[Brief]
Look through the material for lines with the word "Nhãn", and copy each one.

[Data excerpts]
_ _ _ _ _
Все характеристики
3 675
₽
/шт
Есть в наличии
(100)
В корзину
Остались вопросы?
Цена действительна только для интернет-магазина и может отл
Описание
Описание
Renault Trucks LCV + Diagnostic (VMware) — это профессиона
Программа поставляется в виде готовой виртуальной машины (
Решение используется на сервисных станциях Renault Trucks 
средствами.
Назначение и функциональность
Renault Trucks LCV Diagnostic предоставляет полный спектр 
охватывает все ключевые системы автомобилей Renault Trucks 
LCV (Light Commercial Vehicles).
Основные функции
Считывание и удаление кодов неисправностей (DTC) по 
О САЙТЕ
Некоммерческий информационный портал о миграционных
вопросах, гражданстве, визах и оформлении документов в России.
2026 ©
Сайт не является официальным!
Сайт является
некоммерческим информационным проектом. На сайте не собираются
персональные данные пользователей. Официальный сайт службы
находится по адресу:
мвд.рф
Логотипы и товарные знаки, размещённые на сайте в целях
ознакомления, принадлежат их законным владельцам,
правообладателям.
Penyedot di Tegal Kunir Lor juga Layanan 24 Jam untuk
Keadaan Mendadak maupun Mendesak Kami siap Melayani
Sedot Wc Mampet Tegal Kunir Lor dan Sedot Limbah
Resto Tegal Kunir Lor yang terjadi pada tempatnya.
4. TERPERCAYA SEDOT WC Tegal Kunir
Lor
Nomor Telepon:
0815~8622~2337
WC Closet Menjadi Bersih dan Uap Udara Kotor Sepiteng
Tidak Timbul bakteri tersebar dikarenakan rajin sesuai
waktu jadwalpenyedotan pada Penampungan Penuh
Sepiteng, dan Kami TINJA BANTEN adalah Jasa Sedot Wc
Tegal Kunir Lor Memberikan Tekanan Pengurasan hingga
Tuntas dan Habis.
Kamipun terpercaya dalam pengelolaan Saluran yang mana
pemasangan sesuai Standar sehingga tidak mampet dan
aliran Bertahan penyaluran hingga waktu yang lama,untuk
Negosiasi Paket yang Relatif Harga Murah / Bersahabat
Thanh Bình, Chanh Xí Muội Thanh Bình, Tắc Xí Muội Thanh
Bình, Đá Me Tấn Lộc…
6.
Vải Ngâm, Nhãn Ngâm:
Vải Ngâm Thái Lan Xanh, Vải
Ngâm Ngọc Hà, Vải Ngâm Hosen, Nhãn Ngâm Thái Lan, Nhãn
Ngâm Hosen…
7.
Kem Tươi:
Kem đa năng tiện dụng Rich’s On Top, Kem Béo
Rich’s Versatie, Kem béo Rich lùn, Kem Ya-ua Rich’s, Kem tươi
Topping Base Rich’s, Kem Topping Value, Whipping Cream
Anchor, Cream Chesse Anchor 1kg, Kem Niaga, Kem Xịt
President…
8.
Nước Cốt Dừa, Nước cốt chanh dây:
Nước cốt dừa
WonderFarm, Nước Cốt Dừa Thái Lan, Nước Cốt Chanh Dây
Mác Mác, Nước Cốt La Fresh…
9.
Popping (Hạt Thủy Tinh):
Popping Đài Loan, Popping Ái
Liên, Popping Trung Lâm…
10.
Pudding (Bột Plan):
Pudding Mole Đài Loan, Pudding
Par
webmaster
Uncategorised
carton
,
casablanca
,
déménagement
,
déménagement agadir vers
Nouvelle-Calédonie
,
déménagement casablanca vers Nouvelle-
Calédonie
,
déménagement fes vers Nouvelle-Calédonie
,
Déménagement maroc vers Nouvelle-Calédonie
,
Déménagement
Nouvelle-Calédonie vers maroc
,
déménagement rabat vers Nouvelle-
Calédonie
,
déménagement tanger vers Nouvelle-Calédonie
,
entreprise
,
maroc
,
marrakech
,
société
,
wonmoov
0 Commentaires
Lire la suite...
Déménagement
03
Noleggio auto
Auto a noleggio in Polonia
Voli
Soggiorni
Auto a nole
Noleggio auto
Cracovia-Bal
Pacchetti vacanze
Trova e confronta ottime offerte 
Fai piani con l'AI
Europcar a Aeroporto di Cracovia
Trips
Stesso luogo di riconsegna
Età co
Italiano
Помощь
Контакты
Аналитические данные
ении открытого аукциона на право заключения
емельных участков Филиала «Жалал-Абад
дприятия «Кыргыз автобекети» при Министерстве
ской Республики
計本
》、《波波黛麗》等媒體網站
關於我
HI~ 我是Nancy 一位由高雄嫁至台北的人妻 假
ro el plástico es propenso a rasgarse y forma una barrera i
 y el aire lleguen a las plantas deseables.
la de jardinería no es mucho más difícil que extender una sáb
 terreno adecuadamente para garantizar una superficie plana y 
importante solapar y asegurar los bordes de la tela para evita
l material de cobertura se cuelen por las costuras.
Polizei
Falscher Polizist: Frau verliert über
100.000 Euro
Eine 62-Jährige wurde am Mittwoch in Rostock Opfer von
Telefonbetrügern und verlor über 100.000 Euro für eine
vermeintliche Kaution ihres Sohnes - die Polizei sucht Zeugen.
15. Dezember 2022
_ _ _ _ _
[Written answer]
Vải Ngâm, Nhãn Ngâm:
Ngâm Ngọc Hà, Vải Ngâm Hosen, Nhãn Ngâm Thái Lan, Nhãn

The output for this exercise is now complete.